═══ RECORDS FOR THE EXERCISE ═══

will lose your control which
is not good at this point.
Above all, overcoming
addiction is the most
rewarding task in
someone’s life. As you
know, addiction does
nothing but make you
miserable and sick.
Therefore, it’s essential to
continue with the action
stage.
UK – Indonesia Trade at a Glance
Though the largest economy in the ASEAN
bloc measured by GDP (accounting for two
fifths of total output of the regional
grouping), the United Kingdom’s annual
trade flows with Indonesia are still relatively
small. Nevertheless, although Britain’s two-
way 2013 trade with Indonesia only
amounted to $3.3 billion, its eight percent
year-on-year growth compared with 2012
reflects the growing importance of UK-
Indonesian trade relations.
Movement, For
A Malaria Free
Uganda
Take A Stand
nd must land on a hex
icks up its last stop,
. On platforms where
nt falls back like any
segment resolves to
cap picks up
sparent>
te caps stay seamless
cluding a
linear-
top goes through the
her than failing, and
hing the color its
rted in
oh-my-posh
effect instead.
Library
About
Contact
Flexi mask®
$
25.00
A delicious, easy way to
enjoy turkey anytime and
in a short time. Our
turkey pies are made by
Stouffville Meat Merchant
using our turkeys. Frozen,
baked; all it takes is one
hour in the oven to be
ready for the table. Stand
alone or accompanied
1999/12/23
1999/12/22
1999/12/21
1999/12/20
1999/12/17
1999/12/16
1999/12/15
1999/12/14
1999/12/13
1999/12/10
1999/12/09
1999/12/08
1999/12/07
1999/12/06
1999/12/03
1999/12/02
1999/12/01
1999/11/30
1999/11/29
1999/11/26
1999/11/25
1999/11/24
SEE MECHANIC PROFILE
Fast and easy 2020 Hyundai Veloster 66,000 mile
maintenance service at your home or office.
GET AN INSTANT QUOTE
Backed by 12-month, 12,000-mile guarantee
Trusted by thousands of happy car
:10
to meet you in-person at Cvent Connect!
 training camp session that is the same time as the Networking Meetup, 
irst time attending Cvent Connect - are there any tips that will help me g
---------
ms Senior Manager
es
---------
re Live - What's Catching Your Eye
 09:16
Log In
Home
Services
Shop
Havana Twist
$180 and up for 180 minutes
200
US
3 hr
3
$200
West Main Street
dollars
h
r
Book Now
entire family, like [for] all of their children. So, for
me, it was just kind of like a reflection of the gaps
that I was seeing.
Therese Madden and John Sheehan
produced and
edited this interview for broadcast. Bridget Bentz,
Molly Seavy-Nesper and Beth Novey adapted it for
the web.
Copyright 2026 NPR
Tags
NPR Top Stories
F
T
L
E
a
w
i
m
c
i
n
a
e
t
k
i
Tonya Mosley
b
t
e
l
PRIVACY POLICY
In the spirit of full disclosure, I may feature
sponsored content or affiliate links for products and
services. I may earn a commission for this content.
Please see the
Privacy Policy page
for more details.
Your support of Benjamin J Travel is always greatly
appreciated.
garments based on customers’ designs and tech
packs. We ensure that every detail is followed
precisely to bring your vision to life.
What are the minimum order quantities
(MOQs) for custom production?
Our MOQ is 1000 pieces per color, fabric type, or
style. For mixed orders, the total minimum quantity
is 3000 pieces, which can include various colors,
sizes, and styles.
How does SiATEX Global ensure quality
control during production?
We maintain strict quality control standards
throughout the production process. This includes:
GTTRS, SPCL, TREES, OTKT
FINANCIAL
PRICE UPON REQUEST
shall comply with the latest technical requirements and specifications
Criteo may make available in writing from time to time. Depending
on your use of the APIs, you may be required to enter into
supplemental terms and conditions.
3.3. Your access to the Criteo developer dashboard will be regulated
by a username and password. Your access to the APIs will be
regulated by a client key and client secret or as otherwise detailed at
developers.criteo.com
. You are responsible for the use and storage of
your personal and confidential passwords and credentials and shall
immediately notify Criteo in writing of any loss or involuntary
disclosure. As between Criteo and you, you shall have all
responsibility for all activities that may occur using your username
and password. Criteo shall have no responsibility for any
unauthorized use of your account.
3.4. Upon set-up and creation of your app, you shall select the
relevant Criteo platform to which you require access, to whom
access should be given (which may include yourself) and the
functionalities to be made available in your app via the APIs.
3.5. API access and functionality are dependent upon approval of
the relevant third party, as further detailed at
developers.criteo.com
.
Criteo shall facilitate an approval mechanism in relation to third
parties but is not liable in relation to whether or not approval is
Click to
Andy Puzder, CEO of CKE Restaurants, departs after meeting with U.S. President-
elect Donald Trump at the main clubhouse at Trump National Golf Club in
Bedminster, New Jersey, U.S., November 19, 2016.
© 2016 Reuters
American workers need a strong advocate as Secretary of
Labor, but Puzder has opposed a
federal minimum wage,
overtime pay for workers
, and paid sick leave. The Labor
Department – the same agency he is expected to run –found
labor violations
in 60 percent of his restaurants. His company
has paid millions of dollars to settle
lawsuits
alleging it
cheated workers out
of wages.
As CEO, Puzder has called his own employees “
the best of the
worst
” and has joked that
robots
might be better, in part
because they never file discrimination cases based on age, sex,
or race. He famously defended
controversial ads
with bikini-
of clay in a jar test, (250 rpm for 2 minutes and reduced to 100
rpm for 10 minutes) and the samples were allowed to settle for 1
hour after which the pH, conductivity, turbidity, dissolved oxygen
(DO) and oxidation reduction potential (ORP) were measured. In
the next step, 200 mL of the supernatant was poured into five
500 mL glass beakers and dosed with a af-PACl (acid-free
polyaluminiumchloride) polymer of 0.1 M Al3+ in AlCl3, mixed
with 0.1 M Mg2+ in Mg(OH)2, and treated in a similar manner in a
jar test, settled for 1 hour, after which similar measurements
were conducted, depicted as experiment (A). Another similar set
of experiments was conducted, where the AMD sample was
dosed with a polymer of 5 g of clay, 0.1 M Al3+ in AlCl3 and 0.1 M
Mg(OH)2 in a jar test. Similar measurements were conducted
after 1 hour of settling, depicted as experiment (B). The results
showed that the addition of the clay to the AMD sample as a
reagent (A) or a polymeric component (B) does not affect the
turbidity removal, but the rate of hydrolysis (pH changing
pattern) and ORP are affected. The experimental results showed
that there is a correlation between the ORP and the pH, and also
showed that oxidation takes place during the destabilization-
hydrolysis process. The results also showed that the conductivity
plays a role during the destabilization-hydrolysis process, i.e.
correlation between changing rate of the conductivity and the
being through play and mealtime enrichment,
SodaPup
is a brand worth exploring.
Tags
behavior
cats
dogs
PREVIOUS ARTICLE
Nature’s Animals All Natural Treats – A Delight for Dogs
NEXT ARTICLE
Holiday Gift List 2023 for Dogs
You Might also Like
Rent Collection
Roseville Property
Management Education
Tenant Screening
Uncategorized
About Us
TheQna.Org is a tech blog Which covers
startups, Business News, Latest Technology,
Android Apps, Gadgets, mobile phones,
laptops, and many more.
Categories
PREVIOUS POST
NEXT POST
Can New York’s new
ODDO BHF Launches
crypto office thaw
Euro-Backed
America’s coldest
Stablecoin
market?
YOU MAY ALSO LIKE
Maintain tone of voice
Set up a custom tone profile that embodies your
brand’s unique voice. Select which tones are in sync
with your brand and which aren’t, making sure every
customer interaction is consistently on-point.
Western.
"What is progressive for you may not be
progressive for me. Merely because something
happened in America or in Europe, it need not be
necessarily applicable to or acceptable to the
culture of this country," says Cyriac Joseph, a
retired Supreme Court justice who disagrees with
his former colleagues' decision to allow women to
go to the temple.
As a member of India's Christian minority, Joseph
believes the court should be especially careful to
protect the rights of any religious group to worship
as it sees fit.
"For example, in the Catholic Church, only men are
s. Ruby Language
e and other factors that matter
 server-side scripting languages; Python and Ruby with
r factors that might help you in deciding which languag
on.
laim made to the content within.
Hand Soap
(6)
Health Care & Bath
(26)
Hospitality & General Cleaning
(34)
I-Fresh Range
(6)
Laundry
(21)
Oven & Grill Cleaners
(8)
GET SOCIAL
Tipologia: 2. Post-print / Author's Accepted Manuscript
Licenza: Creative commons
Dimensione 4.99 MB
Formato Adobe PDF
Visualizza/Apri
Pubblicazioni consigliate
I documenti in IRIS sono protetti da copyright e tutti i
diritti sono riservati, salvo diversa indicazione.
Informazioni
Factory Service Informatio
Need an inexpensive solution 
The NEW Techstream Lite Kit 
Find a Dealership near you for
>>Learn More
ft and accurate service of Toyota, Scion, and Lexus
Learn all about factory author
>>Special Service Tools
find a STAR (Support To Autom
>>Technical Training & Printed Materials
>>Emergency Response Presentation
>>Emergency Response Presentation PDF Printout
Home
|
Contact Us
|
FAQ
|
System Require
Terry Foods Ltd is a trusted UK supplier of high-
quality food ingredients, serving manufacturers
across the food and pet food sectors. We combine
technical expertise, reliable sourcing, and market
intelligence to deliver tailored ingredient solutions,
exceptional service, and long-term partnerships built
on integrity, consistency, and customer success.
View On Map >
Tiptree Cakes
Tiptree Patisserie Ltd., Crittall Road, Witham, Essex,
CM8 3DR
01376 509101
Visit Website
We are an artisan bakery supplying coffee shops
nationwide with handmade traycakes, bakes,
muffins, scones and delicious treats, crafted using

═══

For each line above that contains the word "between", give the line as it is written.

disclosure. As between Criteo and you, you shall have all
that there is a correlation between the ORP and the pH, and also
correlation between changing rate of the conductivity and the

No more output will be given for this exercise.